-- Opening Marker --

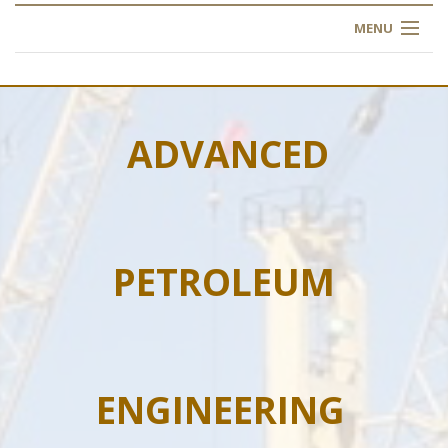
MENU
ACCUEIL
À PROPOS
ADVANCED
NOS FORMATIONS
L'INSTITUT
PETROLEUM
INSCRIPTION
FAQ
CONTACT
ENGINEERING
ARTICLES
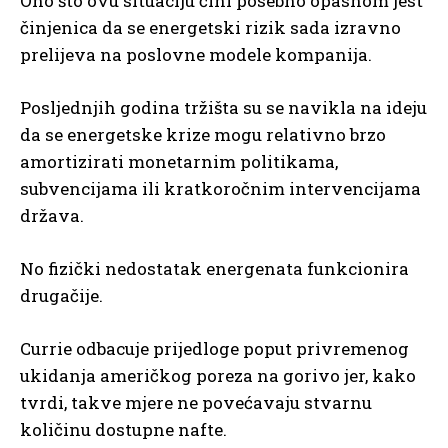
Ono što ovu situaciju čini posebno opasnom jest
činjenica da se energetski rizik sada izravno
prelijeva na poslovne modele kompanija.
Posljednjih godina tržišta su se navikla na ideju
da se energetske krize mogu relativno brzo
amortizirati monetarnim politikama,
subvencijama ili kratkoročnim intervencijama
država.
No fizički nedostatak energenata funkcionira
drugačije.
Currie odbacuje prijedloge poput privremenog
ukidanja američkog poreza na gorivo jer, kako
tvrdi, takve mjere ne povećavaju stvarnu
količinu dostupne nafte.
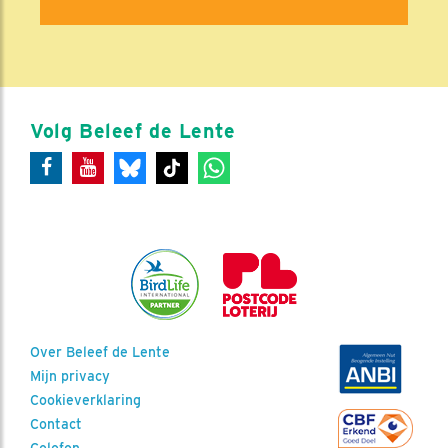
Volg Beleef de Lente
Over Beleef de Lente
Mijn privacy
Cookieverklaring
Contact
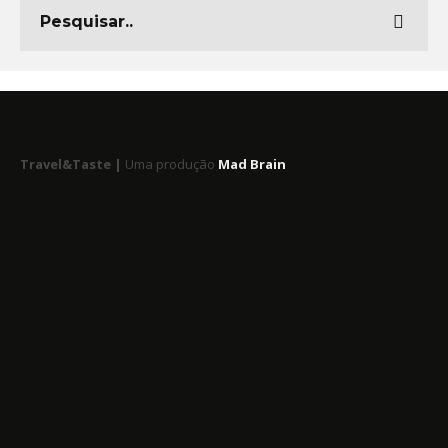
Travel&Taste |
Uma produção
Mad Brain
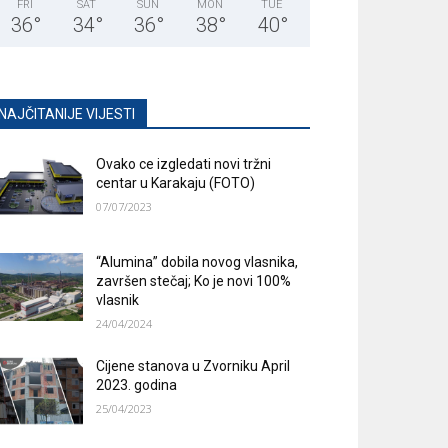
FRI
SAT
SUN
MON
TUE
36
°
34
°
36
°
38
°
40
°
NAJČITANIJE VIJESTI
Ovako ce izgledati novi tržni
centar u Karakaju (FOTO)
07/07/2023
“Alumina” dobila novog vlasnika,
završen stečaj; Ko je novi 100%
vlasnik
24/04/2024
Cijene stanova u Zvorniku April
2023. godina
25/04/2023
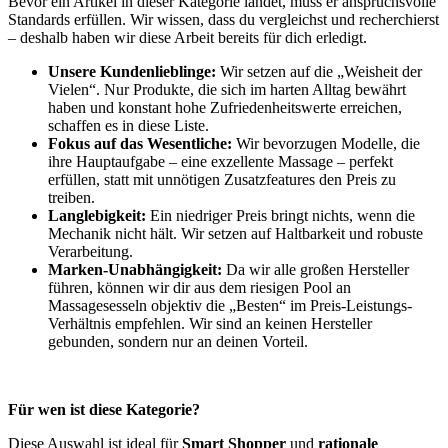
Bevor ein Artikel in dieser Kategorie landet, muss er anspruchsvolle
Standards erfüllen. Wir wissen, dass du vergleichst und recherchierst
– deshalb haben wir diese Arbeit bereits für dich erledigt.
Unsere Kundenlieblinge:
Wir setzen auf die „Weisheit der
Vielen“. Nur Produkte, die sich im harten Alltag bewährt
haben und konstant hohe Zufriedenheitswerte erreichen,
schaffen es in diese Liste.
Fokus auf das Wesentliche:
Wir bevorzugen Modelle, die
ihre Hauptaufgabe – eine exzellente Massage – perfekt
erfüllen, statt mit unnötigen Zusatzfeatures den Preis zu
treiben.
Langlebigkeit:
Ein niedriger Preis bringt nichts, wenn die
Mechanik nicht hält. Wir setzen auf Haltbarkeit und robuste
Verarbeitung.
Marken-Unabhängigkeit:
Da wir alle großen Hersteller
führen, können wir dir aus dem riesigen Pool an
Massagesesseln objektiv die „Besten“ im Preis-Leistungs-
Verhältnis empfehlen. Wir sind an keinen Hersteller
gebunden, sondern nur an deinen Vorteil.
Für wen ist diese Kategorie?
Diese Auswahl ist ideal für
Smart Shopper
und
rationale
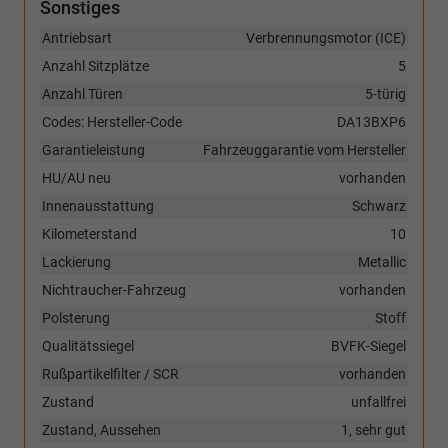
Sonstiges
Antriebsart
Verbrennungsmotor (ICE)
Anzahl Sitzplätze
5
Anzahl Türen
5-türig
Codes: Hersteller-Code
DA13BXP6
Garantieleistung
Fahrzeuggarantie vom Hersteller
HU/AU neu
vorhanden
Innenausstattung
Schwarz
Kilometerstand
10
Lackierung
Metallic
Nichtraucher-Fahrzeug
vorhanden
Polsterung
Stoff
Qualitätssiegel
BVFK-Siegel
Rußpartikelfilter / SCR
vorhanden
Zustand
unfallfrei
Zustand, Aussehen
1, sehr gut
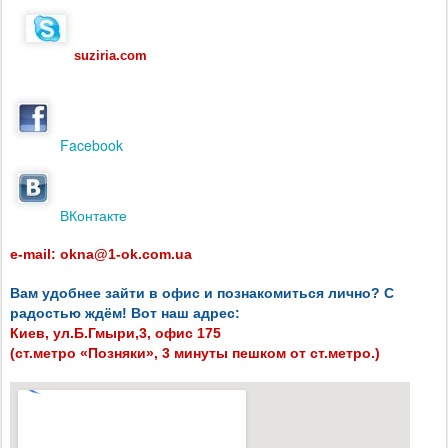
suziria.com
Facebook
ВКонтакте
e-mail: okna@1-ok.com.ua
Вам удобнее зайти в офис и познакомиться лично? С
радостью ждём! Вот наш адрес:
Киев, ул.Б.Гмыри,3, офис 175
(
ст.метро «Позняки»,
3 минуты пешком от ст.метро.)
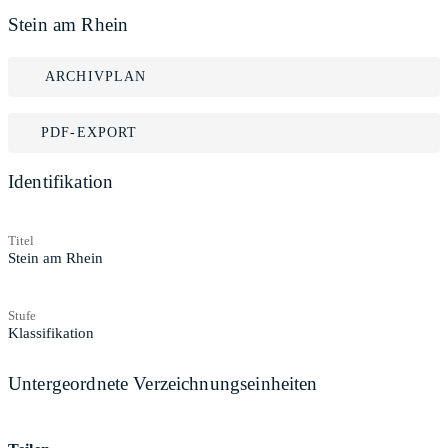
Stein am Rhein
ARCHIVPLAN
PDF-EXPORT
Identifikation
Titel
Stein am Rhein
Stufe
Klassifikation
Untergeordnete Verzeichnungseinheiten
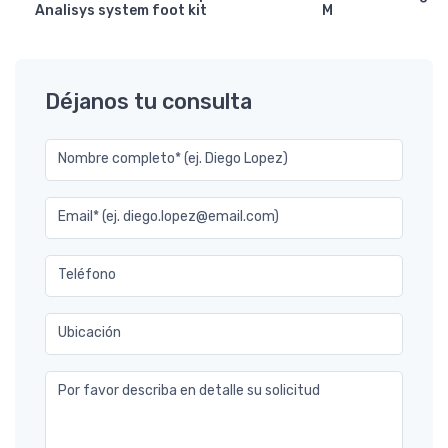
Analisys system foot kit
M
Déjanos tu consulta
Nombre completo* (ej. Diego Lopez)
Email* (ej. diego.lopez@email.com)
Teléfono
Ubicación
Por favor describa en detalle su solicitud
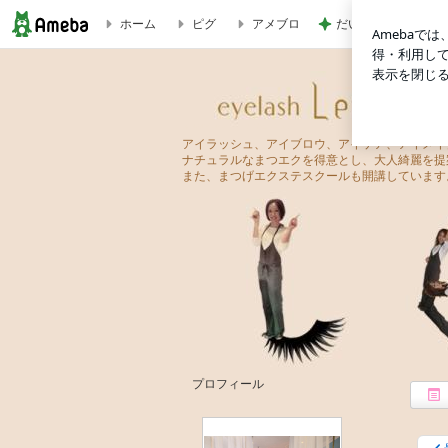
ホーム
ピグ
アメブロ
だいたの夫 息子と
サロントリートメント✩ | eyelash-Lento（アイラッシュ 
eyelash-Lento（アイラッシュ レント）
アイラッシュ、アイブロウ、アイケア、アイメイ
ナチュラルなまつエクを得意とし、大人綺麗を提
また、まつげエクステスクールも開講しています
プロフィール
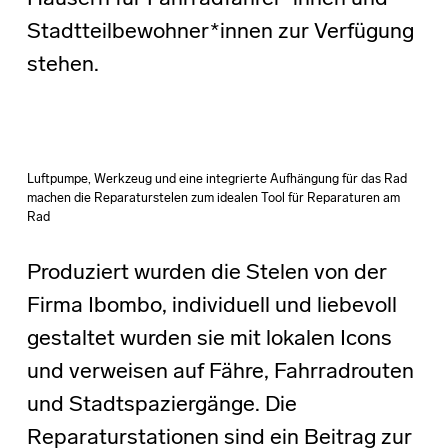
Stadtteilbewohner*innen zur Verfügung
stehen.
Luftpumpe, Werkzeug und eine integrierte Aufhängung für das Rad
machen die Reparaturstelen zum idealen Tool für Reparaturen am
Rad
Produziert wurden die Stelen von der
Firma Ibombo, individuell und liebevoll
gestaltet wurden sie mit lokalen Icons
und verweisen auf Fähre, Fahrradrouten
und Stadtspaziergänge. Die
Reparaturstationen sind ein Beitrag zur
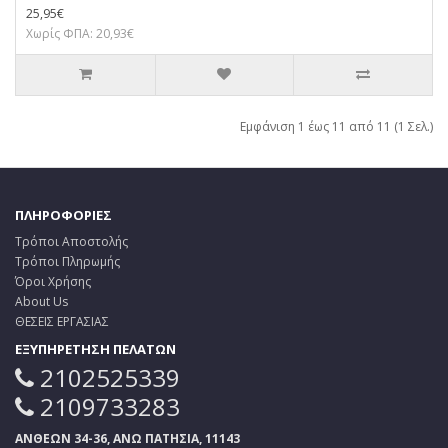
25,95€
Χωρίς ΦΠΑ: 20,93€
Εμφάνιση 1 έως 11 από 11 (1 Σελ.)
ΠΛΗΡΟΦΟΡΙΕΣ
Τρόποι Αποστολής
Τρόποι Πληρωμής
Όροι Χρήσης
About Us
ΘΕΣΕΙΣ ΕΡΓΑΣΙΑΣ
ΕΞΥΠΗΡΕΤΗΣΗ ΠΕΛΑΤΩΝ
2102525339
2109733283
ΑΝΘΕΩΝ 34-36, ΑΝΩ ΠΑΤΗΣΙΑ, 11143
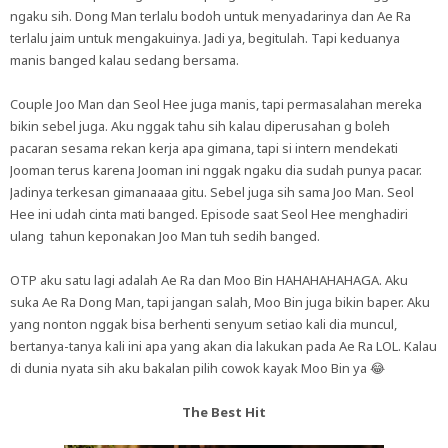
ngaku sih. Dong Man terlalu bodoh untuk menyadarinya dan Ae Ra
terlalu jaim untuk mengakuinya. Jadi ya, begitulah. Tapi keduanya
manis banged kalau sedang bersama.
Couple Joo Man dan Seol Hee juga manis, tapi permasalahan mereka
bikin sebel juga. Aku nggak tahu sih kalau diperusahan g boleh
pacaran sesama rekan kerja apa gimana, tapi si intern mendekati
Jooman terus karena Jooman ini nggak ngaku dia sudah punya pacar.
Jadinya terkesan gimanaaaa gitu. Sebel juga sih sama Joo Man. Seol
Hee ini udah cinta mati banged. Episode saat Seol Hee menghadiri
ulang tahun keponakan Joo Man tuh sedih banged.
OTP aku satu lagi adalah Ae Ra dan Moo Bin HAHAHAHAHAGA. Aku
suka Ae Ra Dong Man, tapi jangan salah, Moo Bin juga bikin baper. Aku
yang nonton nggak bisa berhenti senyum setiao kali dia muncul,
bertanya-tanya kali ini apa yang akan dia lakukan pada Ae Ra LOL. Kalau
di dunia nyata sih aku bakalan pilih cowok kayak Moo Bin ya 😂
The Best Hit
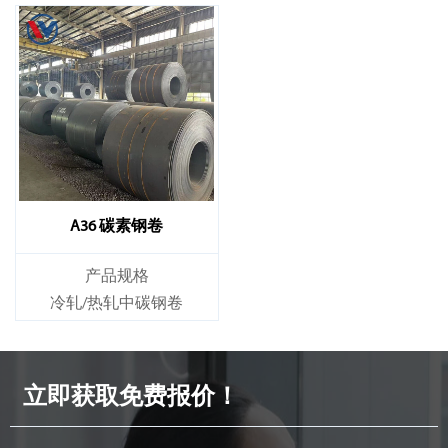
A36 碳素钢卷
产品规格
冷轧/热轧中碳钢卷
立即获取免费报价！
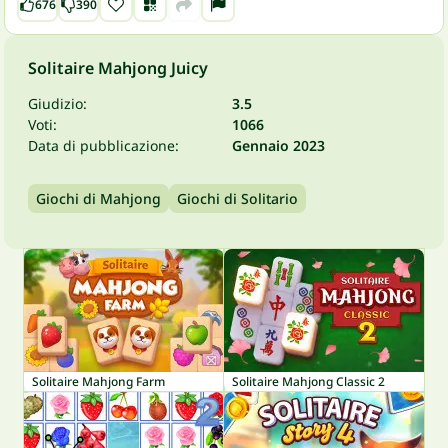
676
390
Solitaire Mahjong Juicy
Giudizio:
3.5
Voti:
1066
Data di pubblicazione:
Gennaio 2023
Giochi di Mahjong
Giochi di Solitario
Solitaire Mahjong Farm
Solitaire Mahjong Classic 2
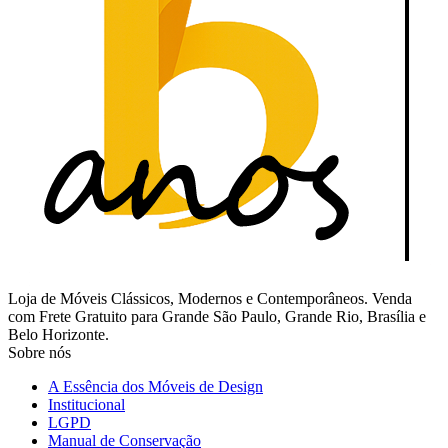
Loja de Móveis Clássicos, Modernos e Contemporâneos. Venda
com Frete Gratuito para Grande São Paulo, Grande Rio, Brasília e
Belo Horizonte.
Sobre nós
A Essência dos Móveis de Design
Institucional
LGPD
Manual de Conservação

-- Closing Marker --

● **Problem details**
The answer is the lines above from the one with "ナチュラルなまつエクを得意とし、大人綺麗を提" to the one with "manis banged kalau sedang bersama.", set down exactly, with no pictures.

● **Exercise response**
ナチュラルなまつエクを得意とし、大人綺麗を提
また、まつげエクステスクールも開講しています
プロフィール
Stadtteilbewohner*innen zur Verfügung
stehen.
Luftpumpe, Werkzeug und eine integrierte Aufhängung für das Rad
machen die Reparaturstelen zum idealen Tool für Reparaturen am
Rad
Produziert wurden die Stelen von der
Firma Ibombo, individuell und liebevoll
gestaltet wurden sie mit lokalen Icons
und verweisen auf Fähre, Fahrradrouten
und Stadtspaziergänge. Die
Reparaturstationen sind ein Beitrag zur
25,95€
Χωρίς ΦΠΑ: 20,93€
Εμφάνιση 1 έως 11 από 11 (1 Σελ.)
ΠΛΗΡΟΦΟΡΙΕΣ
Τρόποι Αποστολής
Τρόποι Πληρωμής
Όροι Χρήσης
About Us
ΘΕΣΕΙΣ ΕΡΓΑΣΙΑΣ
ΕΞΥΠΗΡΕΤΗΣΗ ΠΕΛΑΤΩΝ
2102525339
2109733283
ΑΝΘΕΩΝ 34-36, ΑΝΩ ΠΑΤΗΣΙΑ, 11143
ngaku sih. Dong Man terlalu bodoh untuk menyadarinya dan Ae Ra
terlalu jaim untuk mengakuinya. Jadi ya, begitulah. Tapi keduanya
manis banged kalau sedang bersama.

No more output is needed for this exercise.